Directions for this task - Your answer must be the full set of records, repeated exactly.

Segment Start: Records supplied

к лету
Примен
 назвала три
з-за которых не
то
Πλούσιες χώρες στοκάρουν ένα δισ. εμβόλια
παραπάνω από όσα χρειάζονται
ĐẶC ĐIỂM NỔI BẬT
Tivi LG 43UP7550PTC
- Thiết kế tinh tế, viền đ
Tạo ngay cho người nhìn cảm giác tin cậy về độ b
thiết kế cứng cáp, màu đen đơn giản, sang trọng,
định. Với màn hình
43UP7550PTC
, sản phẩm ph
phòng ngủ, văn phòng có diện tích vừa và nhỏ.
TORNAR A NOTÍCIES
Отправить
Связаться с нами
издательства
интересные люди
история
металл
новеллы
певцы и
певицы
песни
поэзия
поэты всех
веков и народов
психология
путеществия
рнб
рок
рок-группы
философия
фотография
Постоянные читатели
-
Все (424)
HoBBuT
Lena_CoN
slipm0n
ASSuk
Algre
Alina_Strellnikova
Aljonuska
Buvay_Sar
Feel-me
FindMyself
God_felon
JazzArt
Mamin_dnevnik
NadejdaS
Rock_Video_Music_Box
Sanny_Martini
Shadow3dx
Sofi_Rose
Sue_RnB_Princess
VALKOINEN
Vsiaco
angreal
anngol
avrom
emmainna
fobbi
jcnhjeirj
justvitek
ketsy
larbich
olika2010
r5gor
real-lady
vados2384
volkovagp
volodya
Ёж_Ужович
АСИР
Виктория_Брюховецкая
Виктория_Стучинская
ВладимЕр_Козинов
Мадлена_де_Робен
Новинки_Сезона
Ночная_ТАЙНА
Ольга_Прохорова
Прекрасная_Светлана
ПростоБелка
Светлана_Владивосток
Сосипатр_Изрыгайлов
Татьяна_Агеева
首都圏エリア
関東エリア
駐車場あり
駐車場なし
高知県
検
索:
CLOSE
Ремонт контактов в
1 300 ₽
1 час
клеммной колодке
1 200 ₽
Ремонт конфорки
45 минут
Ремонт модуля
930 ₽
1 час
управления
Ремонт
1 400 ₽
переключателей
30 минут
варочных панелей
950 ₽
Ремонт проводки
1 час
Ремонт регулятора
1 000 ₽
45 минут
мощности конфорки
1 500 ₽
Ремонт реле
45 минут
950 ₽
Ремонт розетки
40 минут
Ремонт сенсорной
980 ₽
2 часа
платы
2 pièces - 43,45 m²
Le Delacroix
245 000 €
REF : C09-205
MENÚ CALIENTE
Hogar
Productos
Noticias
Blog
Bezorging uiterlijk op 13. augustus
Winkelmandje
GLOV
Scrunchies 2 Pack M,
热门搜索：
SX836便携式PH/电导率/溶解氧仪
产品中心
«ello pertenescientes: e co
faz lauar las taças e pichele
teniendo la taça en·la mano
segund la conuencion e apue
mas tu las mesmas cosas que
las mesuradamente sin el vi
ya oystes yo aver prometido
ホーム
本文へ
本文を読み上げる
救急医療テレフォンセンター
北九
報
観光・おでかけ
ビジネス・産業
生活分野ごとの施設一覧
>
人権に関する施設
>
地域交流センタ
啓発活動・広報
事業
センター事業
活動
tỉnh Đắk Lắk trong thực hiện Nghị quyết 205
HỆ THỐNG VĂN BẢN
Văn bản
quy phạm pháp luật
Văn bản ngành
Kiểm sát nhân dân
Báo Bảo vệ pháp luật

Segment End: Records supplied

Written solution -
к лету
Примен
 назвала три
з-за которых не
то
Πλούσιες χώρες στοκάρουν ένα δισ. εμβόλια
παραπάνω από όσα χρειάζονται
ĐẶC ĐIỂM NỔI BẬT
Tivi LG 43UP7550PTC
- Thiết kế tinh tế, viền đ
Tạo ngay cho người nhìn cảm giác tin cậy về độ b
thiết kế cứng cáp, màu đen đơn giản, sang trọng,
định. Với màn hình
43UP7550PTC
, sản phẩm ph
phòng ngủ, văn phòng có diện tích vừa và nhỏ.
TORNAR A NOTÍCIES
Отправить
Связаться с нами
издательства
интересные люди
история
металл
новеллы
певцы и
певицы
песни
поэзия
поэты всех
веков и народов
психология
путеществия
рнб
рок
рок-группы
философия
фотография
Постоянные читатели
-
Все (424)
HoBBuT
Lena_CoN
slipm0n
ASSuk
Algre
Alina_Strellnikova
Aljonuska
Buvay_Sar
Feel-me
FindMyself
God_felon
JazzArt
Mamin_dnevnik
NadejdaS
Rock_Video_Music_Box
Sanny_Martini
Shadow3dx
Sofi_Rose
Sue_RnB_Princess
VALKOINEN
Vsiaco
angreal
anngol
avrom
emmainna
fobbi
jcnhjeirj
justvitek
ketsy
larbich
olika2010
r5gor
real-lady
vados2384
volkovagp
volodya
Ёж_Ужович
АСИР
Виктория_Брюховецкая
Виктория_Стучинская
ВладимЕр_Козинов
Мадлена_де_Робен
Новинки_Сезона
Ночная_ТАЙНА
Ольга_Прохорова
Прекрасная_Светлана
ПростоБелка
Светлана_Владивосток
Сосипатр_Изрыгайлов
Татьяна_Агеева
首都圏エリア
関東エリア
駐車場あり
駐車場なし
高知県
検
索:
CLOSE
Ремонт контактов в
1 300 ₽
1 час
клеммной колодке
1 200 ₽
Ремонт конфорки
45 минут
Ремонт модуля
930 ₽
1 час
управления
Ремонт
1 400 ₽
переключателей
30 минут
варочных панелей
950 ₽
Ремонт проводки
1 час
Ремонт регулятора
1 000 ₽
45 минут
мощности конфорки
1 500 ₽
Ремонт реле
45 минут
950 ₽
Ремонт розетки
40 минут
Ремонт сенсорной
980 ₽
2 часа
платы
2 pièces - 43,45 m²
Le Delacroix
245 000 €
REF : C09-205
MENÚ CALIENTE
Hogar
Productos
Noticias
Blog
Bezorging uiterlijk op 13. augustus
Winkelmandje
GLOV
Scrunchies 2 Pack M,
热门搜索：
SX836便携式PH/电导率/溶解氧仪
产品中心
«ello pertenescientes: e co
faz lauar las taças e pichele
teniendo la taça en·la mano
segund la conuencion e apue
mas tu las mesmas cosas que
las mesuradamente sin el vi
ya oystes yo aver prometido
ホーム
本文へ
本文を読み上げる
救急医療テレフォンセンター
北九
報
観光・おでかけ
ビジネス・産業
生活分野ごとの施設一覧
>
人権に関する施設
>
地域交流センタ
啓発活動・広報
事業
センター事業
活動
tỉnh Đắk Lắk trong thực hiện Nghị quyết 205
HỆ THỐNG VĂN BẢN
Văn bản
quy phạm pháp luật
Văn bản ngành
Kiểm sát nhân dân
Báo Bảo vệ pháp luật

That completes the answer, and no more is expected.